How much of this could I have discovered from the statute itself? You might think that a law intended to help consumers would be written in a way they could understand.
First impressions are encouraging. The act’s 101 sections are divided into parts and chapters. These have friendly headings such as ‘what goods contracts are covered?’ and ‘what statutory rights are there under a goods contract?’.
But I am thrown by the very first subsection of section 1. It tells me that part 1 of the act applies ‘where there is an agreement between a trader and a consumer… if the agreement is a contract’. A contract, it adds, can be written, oral or implied from the parties’ conduct. But what constitutes a contract? On this, the act is silent. I have to dredge my memory for what I was taught long ago about ‘offer’, ‘acceptance’ and ‘consideration’. Except in Scotland, of course, where consideration is not required so long as the parties intended to be bound.
The definitions in sections 2 and 3 of the 2015 act seem clear enough. But section 4 makes me wish I had paid more attention to those contract lectures. ‘Ownership of goods,’ it says, ‘means the general property in goods, not merely a special property.’ What’s the difference? And, more to the point, how would a consumer know whether a trader was an absolute owner?
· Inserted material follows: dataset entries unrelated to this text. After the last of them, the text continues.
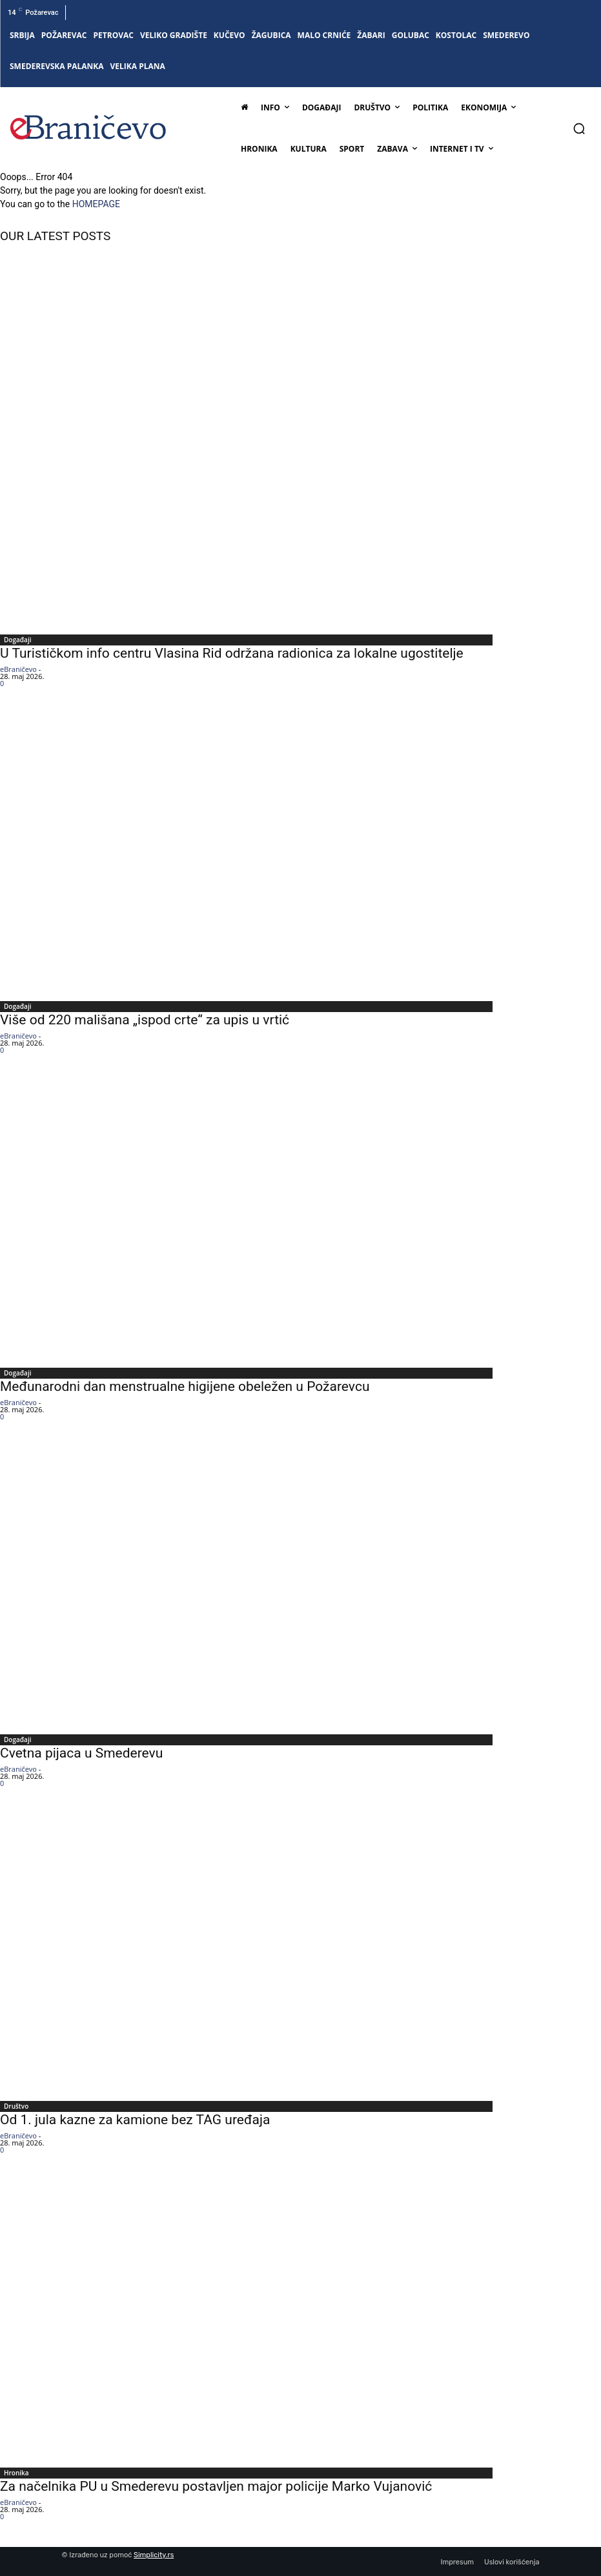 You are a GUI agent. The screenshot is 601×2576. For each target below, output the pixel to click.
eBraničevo (18, 669)
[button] (579, 128)
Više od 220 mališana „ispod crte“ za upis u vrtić (144, 1020)
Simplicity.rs (154, 2555)
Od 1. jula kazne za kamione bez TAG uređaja (135, 2119)
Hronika (16, 2472)
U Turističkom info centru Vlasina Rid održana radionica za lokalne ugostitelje (231, 653)
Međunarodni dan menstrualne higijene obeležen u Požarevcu (184, 1386)
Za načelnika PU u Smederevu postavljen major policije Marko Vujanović (216, 2486)
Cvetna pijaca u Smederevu (81, 1753)
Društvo (16, 2106)
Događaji (17, 639)
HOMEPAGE (96, 204)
Section 4 continues: ‘For the time when ownership of goods is transferred, see in particular the following provisions of the Sale of Goods Act 1979’. The first such provision is that ‘goods must be ascertained’. Eh? I look up the 1979 act, only to find that ‘ascertained’ is not defined. Nor was it defined in the 1893 act, which the 1979 act replaced. But the ever-helpful Westlaw UK database refers me to what an appeal judge thought it ‘probably’ meant in 1926.
What should we make of that instruction to ‘see in particular’? I am all in favour of chatty statutes but either we need to see the earlier legislation or we do not. And what is meant by ‘but see’, used elsewhere in the act? Is it the same as ‘subject to’ or just another signpost?
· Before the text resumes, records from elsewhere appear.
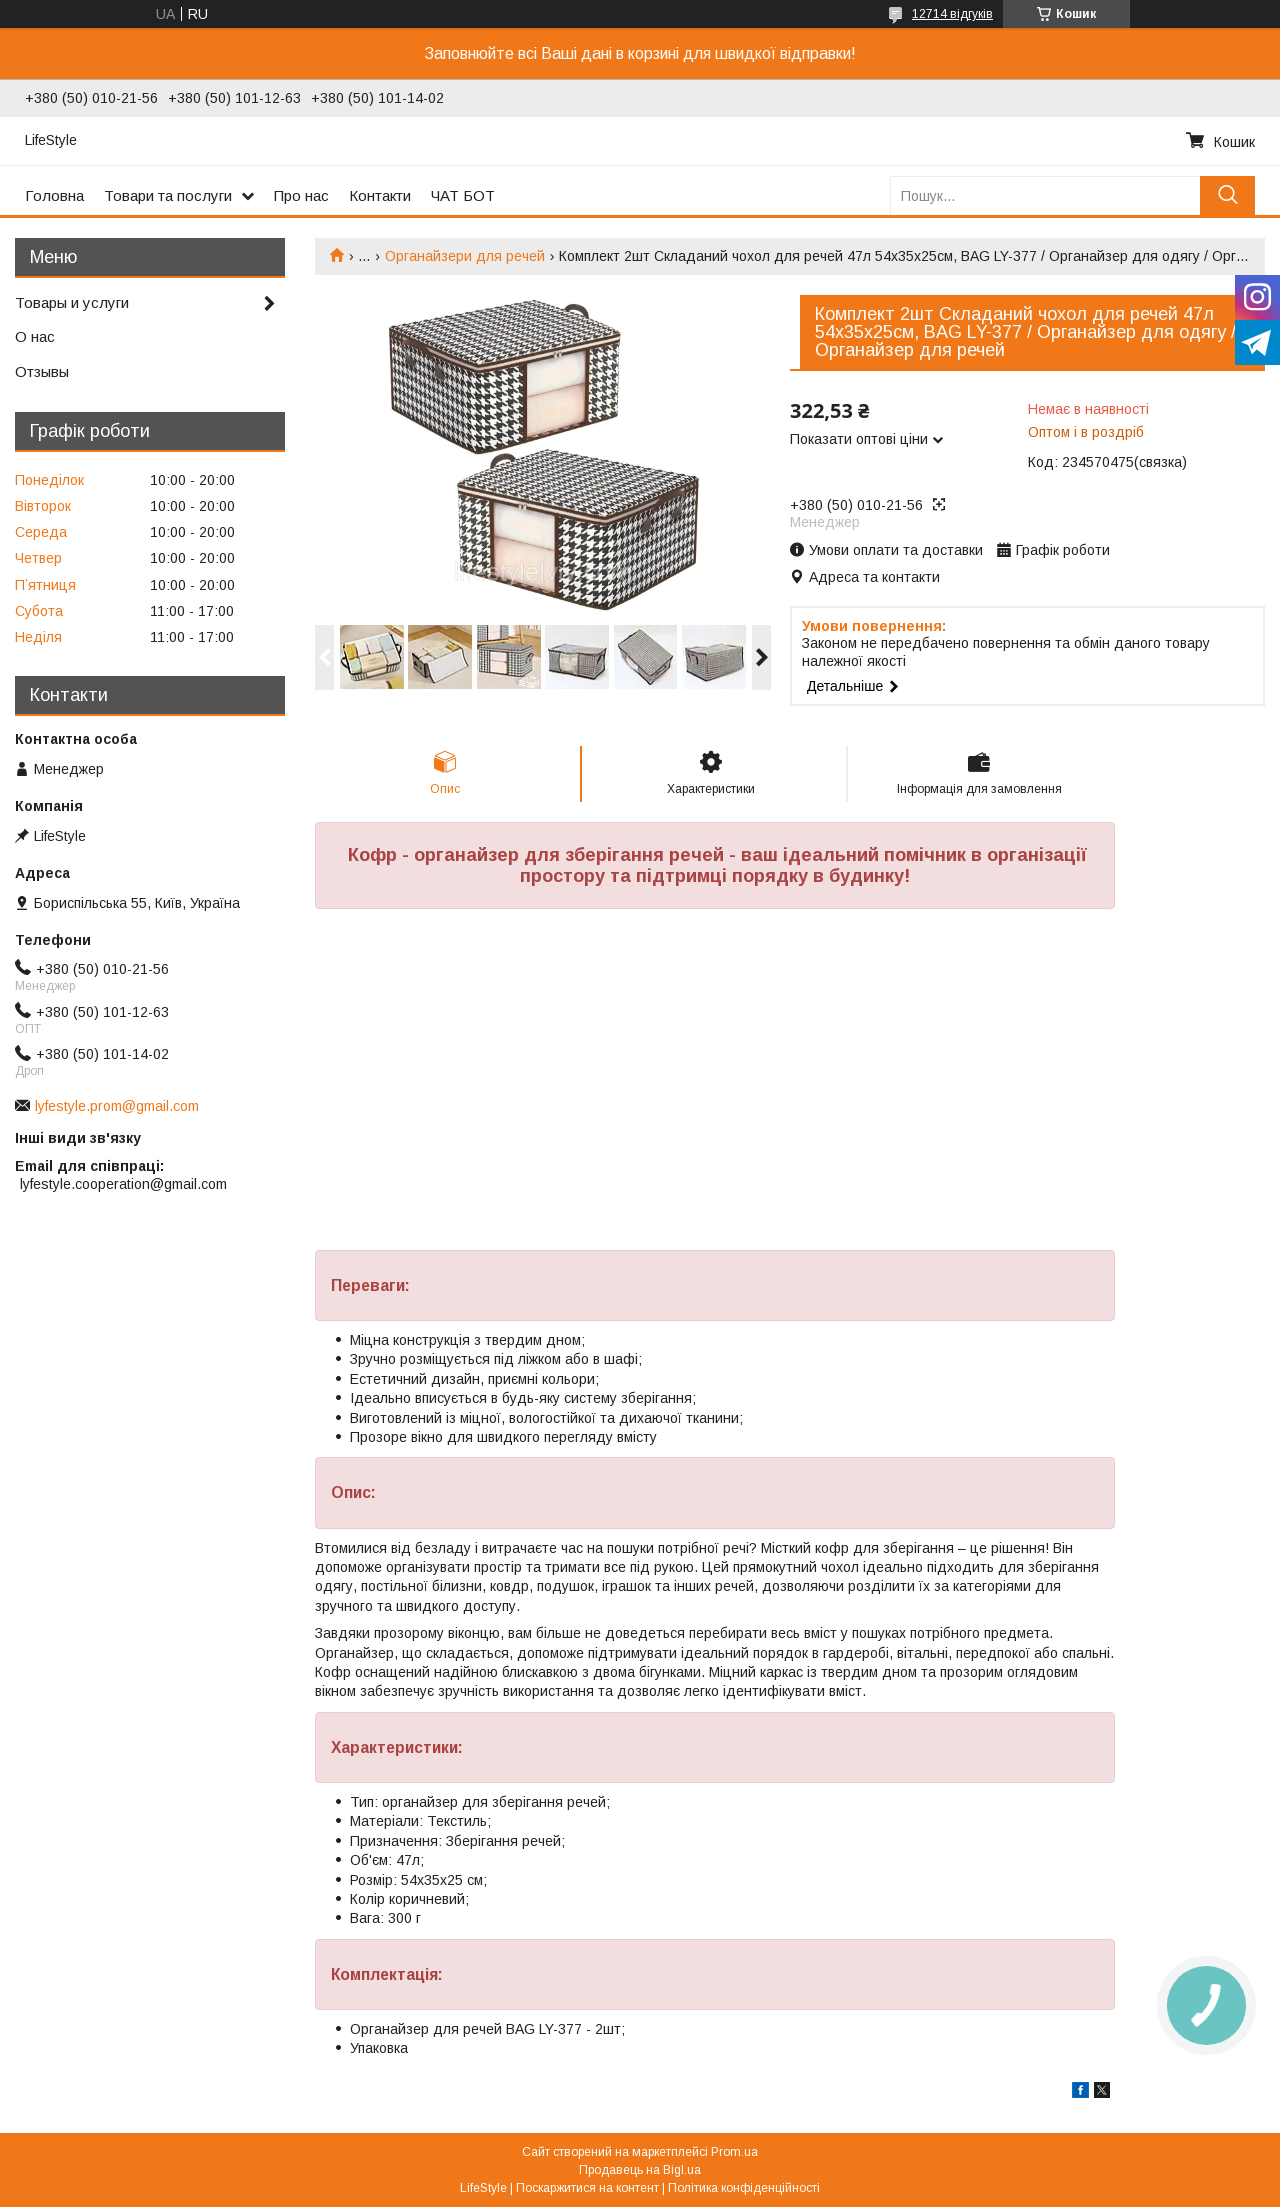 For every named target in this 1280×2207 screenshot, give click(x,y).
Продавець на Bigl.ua (640, 2170)
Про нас (301, 195)
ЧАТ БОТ (463, 195)
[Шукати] (1227, 195)
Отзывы (42, 371)
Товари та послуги (168, 195)
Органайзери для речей (465, 256)
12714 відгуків (952, 14)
For help, I turned to Andrew Burrows, professor of the law of England at Oxford, a fellow of All Souls and formerly one of the law commissioners responsible for advising the government on contract law reform. Burrows was elected president of the Society of Legal Scholars last Thursday, the day the Consumer Rights Act came into force, and took the opportunity to describe the way part 1 of the act was drafted as ‘the antithesis of clarity’. It was difficult to follow because there were so many cross-references to other sections and to earlier legislation.
And it needlessly introduced new terminology for existing concepts, leading to doubts over whether the meaning had changed.
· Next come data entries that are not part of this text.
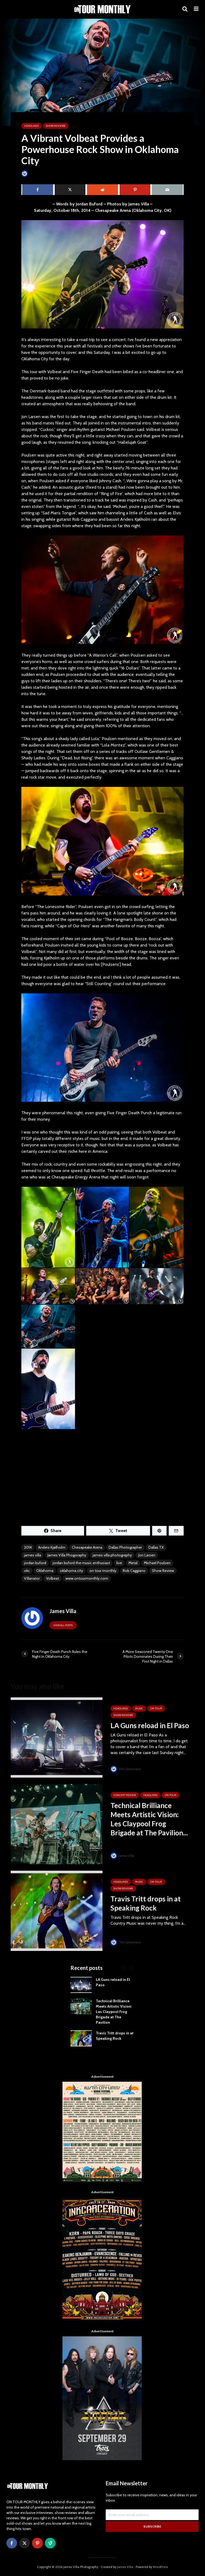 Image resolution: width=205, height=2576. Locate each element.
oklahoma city (71, 1570)
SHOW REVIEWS (55, 126)
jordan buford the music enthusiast (81, 1562)
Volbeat (52, 1578)
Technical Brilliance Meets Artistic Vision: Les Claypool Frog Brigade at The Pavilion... (149, 1819)
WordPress (160, 2567)
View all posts (63, 1625)
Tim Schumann (126, 1769)
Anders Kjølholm (51, 1547)
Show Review (163, 1570)
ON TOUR (156, 1708)
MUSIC (139, 1708)
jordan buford (35, 1562)
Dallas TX (156, 1547)
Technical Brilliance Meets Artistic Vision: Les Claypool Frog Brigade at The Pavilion (114, 2012)
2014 (28, 1547)
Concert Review (124, 1795)
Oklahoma (44, 1570)
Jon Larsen (146, 1555)
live (119, 1562)
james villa (32, 1555)
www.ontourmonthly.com (86, 1578)
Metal (132, 1562)
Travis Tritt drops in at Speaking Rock (146, 1903)
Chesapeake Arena (87, 1547)
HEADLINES (31, 126)
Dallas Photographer (125, 1547)
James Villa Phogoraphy (67, 1555)
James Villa (33, 173)
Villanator (32, 1578)
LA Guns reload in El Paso (150, 1725)
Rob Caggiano (134, 1570)
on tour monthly (102, 1570)
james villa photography (112, 1555)
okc (27, 1570)
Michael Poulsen (157, 1562) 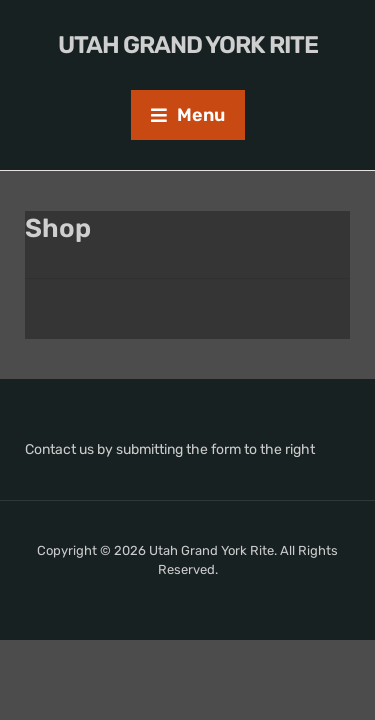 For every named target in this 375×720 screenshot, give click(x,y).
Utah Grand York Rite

Burrows, who will lead 3,000 legal academics during the coming year, said that even lawyers and judges struggled to understand some new legislation these days. Statutes are drafted by highly specialist Whitehall lawyers. But, to cut costs, many of the most experienced drafters had been encouraged to leave.
‘Since approximately 2011,’ Burrows reported, ‘it would appear that the number of senior parliamentary counsel has been halved from about 16 to eight. Even in an age of austerity, some may think it obvious that this is not a sensible way to proceed and will inevitably lead to inferior quality legislation.’
Could this be true? The Office of the Parliamentary Counsel (OPC) went through a ‘restructure’ in 2010/11, a Cabinet Office spokesperson told me. ‘As a result, and from continuing efforts since then to ensure that the office delivers value for money, the OPC’s headcount now is 25% lower than it was in 2010, and its cost to the taxpayer has been reduced from £12.5m to £8.6m a year.’
But, the spokesperson insisted, ‘the OPC is committed to the highest standards in drafting legislation and the quality remains high’.
Read the Consumer Rights Act 2015; and you be the judge.